Attualmente il numero dei contagiati supera i 24.200 casi, mai così tanti negli ultimi sei mesi. Di questi, oltre 8mila sono concentrati nella città meridionale di Guangzhou, che con quasi 19 milioni di abitanti è una delle più popolose del paese. Qui il blocco, che per il momento riguarda soltanto il distretto centrale di Baiyun, coinvolge anche locali notturni, teatri e servizi di ristorazione. Nelle scuole sono state sospese le lezioni in presenza, mentre le università restano chiuse.

Nel paese le morti ufficiali negli ultimi tre giorni sono salite a tre. Un dato che, a fronte di una popolazione di poco inferiore al miliardo e mezzo, non si direbbe allarmante. Ma nel contesto cinese l’elemento di maggior rilievo è che, fino a tre giorni fa, l’ultima morte documentata risaliva al 26 maggio.

Allentamento delle misure

All'inizio di novembre il governo cinese aveva annunciato, per la prima volta dall’inizio della pandemia, un allentamento delle politiche di contagio zero. Decisione motivata, principalmente, dagli effetti negativi delle restrizioni sull’andamento dell’economia nazionale.

A fine settembre, la Banca Mondiale ha previsto una crescita del Pil non superiore al 2,8 percento nel 2022, scalzando la Cina – per la prima volta dal 1990 - dalla prima posizione nelle prospettive di crescita nell’area dell’Asia Pacifico. 

Il governo di Pechino ha così deciso di avviare una fase di cauta riapertura, limitando il tracciamento dei contatti e ammorbidendo il livello di sorveglianza, responsabile anche del malcontento popolare, sfociato in alcuni casi in veri moti di protesta. Tra gli allentamenti introdotti anche la riduzione, da dieci a cinque giorni, del periodo di quarantena previsto per i viaggiatori provenienti dall’estero. 

Un cambio di rotta finalizzato a più «scientifiche e precise» politiche di contenimento, come affermato dal vicedirettore della Commissione sanitaria nazionale, Lei Haichao. 

Il rischio di una paralisi

Ma l’attuale stato di diffusione del virus non rende facile un’inversione immediata. Il Quotidiano del Popolo, giornale organo del Partito comunista cinese, domenica ha comunicato in una nota che nei prossimi mesi la situazione potrebbe persino peggiorare, a causa del clima più freddo e delle mutazioni del virus.

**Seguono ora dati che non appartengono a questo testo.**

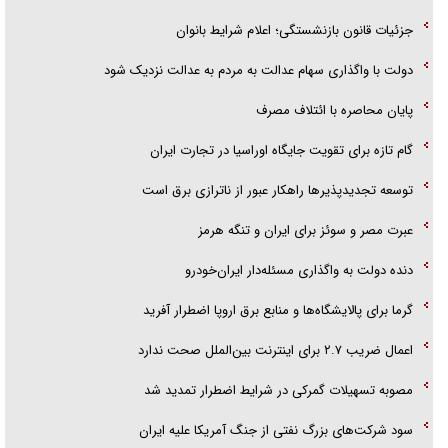
جزئیات قانون بازنشستگی؛ اعلام شرایط بانوان
دولت با واگذاری سهام عدالت به مردم به عدالت نزدیک شود
پایان محاصره با ائتلاف مصرف
گام تازه برای تقویت جایگاه اوراسیا در تجارت ایران
توسعه تجدیدپذیر‌ها راهکار عبور از ناترازی برق است
عبرت مصر و سوئز برای ایران و تنگه هرمز
دنده دولت به واگذاری مسئله‌دار ایران‌خودرو
گرما برای پالایشگاه‌ها و منابع برق اروپا اضطرار آفرید
اعمال ضریب ۲.۷ برای اینترنت بین‌الملل صحت ندارد
مصوبه تسهیلات گمرکی در شرایط اضطرار تمدید شد
سود شرکت‌های بزرگ نفتی از جنگ آمریکا علیه ایران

Qualche giorno fa il Financial Times ha raccolto le testimonianze di diversi lavoratori del settore sanitario cinese, chiedendo conto della situazione nelle strutture. Questi concordano nel sostenere che il sistema ospedaliero nazionale non è preparato, al momento, per rispondere a un piano di riapertura in tempi rapidi.

Sospendere, dall’oggi al domani, la stringente politica sanitaria messa in campo finora porterebbe a una “paralisi” del sistema. E a pagarne più pesantemente le conseguenze sarebbero soprattutto le fasce di età più avanzate. «Diversi milioni di anziani di età superiore agli 80 anni non sono stati vaccinati», spiega Jin Dongyan, virologo dell'Università di Hong Kong, intervistato dal South china morning post. «Questo potrà rappresentare un potenziale rischio».
Nel 2020 i cinesi di età pari o superiore a 80 anni erano circa 36 milioni. 

Al momento la priorità, sostiene il virologo, è un aumento dei richiami vaccinali per la popolazione più vulnerabile unito a una maggiore divulgazione di dati e informazioni sullo stato del virus, utile in primo luogo a prevenire il diffondersi di panico tra i cittadini.